Roast Tenderloin of Beef is one of those treats that are too expensive to enjoy very often. When you decide to splurge on roast tenderloin, it is worth your time to make sure you make it perfectly. This was a 2 pound roast. The butcher at New Seasons had already wrapped and tied the roast so that it had uniform thickness, but if your roast is not prepared by the butcher, mainly your task is to tie the pieces of tenderloin together so you have a uniform roast from end to end and no skinny tail to overcook at the end. Generally you take two pieces that go from thick to thin and lay them on top of each other in opposite directions and tie them together, folding that last bit at the end under and tucking it in so it all roasts uniformly.
I prepped the roast the night before. To coat the tenderloin, I followed these steps.
First, I cracked peppercorns and roasted them in olive oil. I used the mixed red, white, black and green peppercorns for variety and color.

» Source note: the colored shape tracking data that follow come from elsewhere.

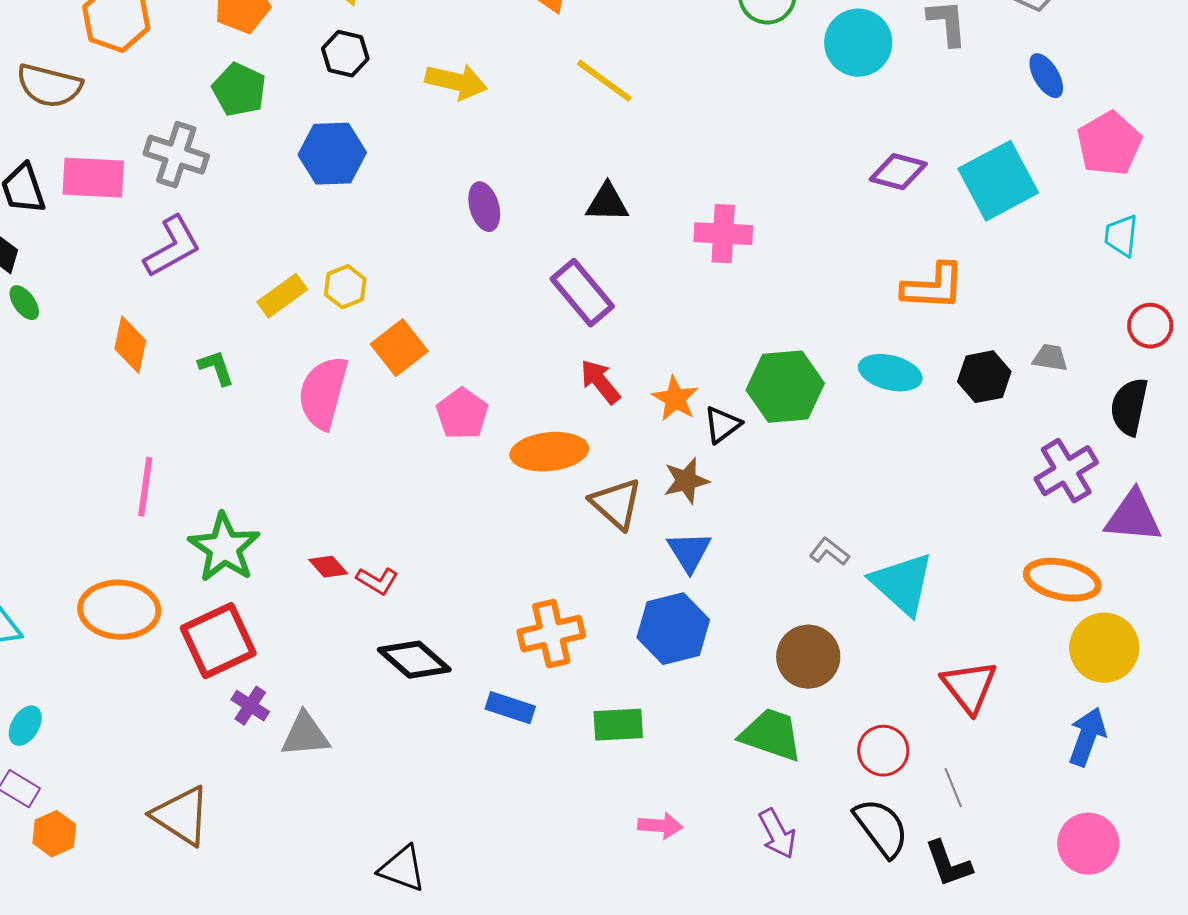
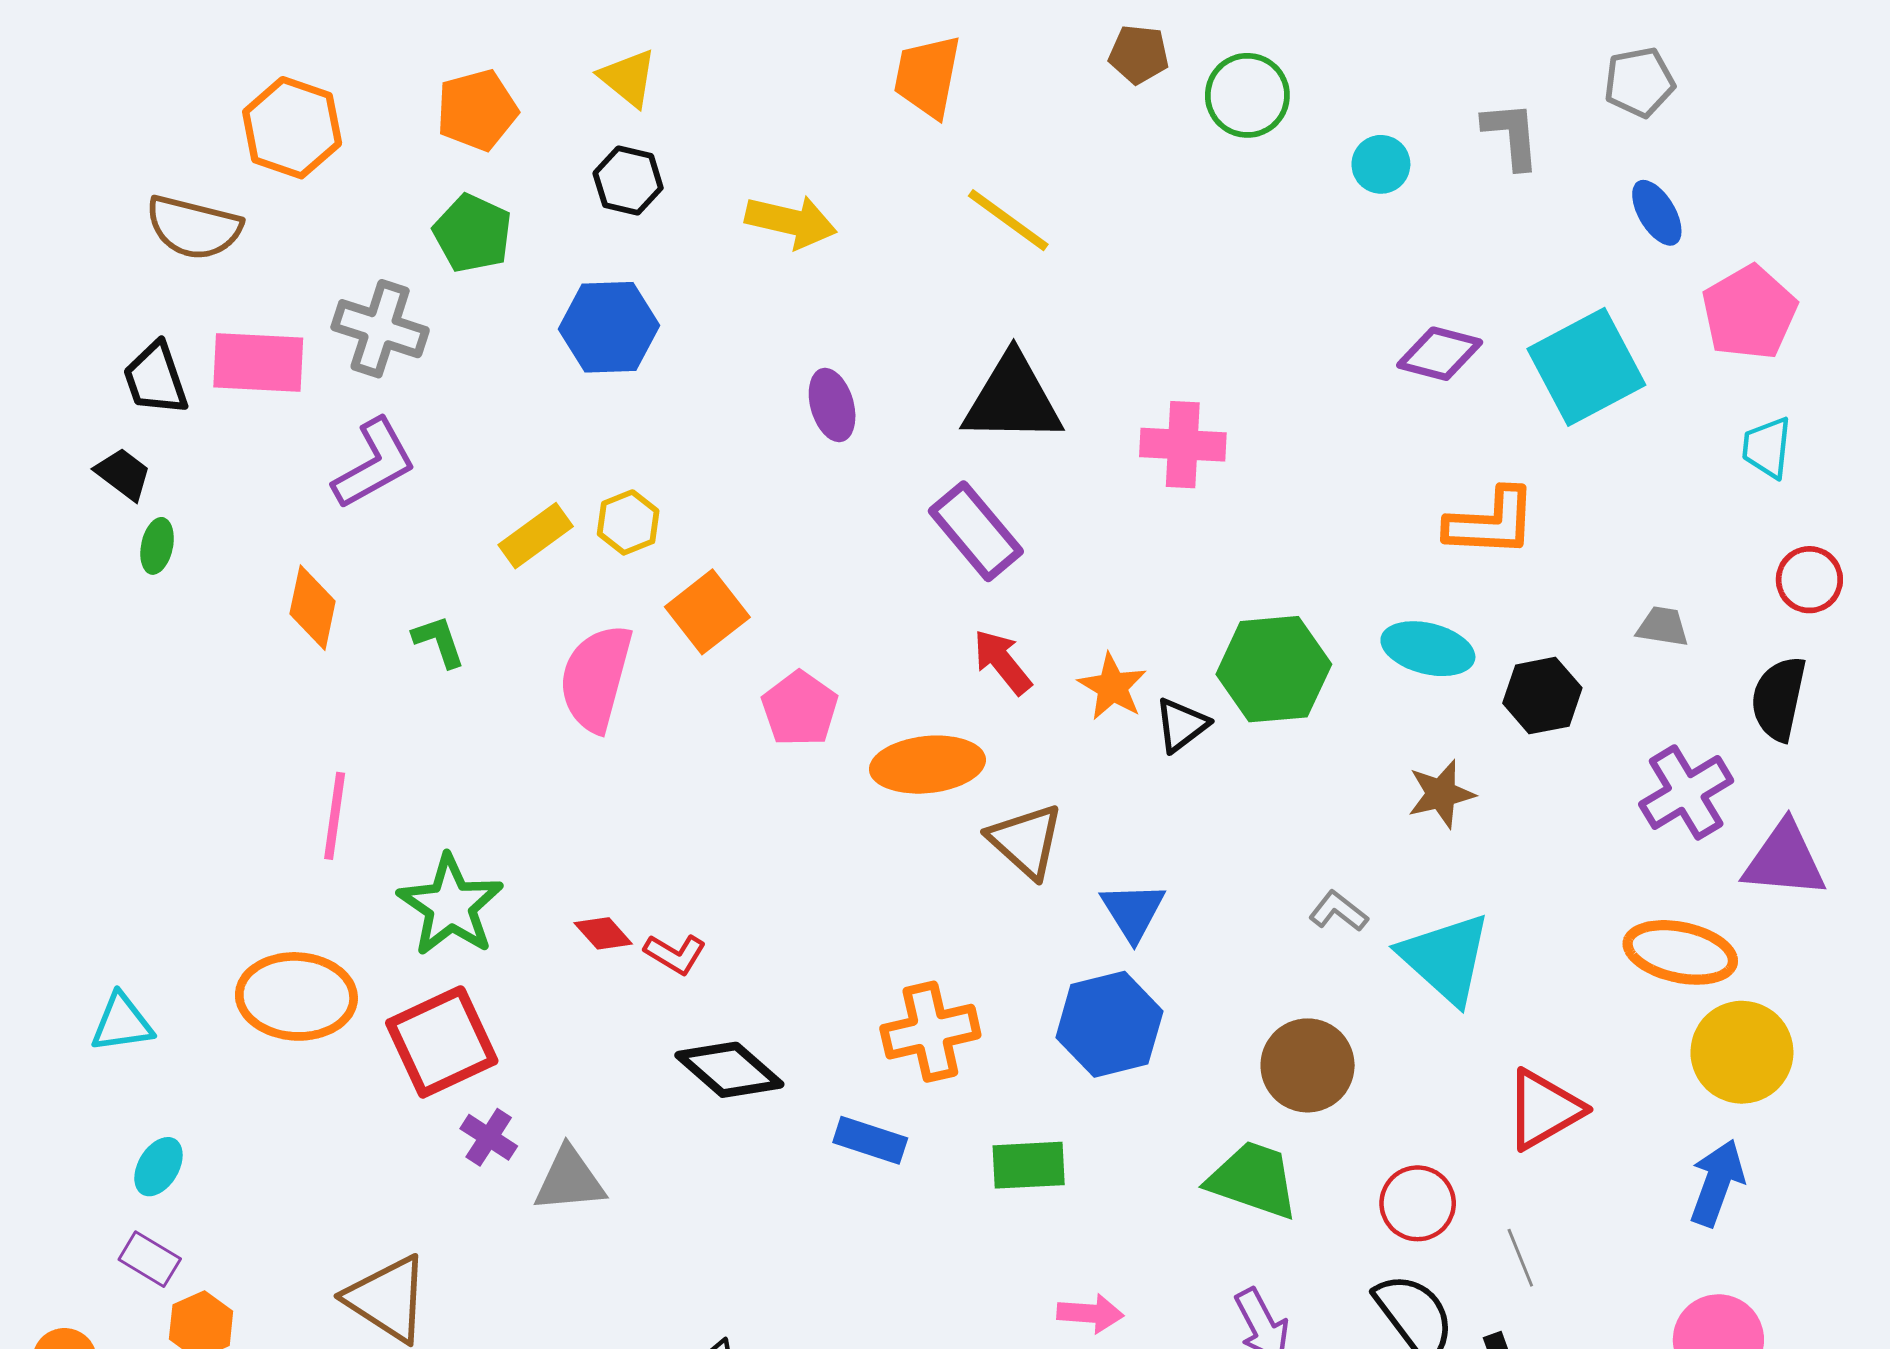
cyan circle: (858, 43) -> (1381, 164), size x0.6
black triangle: (607, 203) -> (1013, 399), size x1.6
green ellipse: (24, 303) -> (157, 546), turned 48
black hexagon: (984, 377) -> (1542, 696), moved
brown star: (686, 481) -> (1441, 794), moved
red triangle: (969, 687) -> (1544, 1109), turned 38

I cracked them by putting them all in a storage bag and rolling over it with a rolling pin. It’s tedious, but well worth it. I heated the peppercorns in the oil, simmering for about 10 minutes. The aroma is intoxicating and nothing like you might expect. It’s very heady and aromatic, but not like the sneeze-inducing aroma of ground pepper. I then strained the peppers and set them aside to cool
- 3 TBSP of olive oil
- 1/4 cup of cracked peppercorns
Second, I mixed the following ingredients together and rubbed it into the surface of the roast. Baking soda is one of the clever things that makes meat a bit sticky and tacky. A teaspoon of baking soda in meatballs will make them hold together magically. I rubbed this in until the surface of the meat was feeling just a bit tacky, perfect for helping the peppercorns to stick.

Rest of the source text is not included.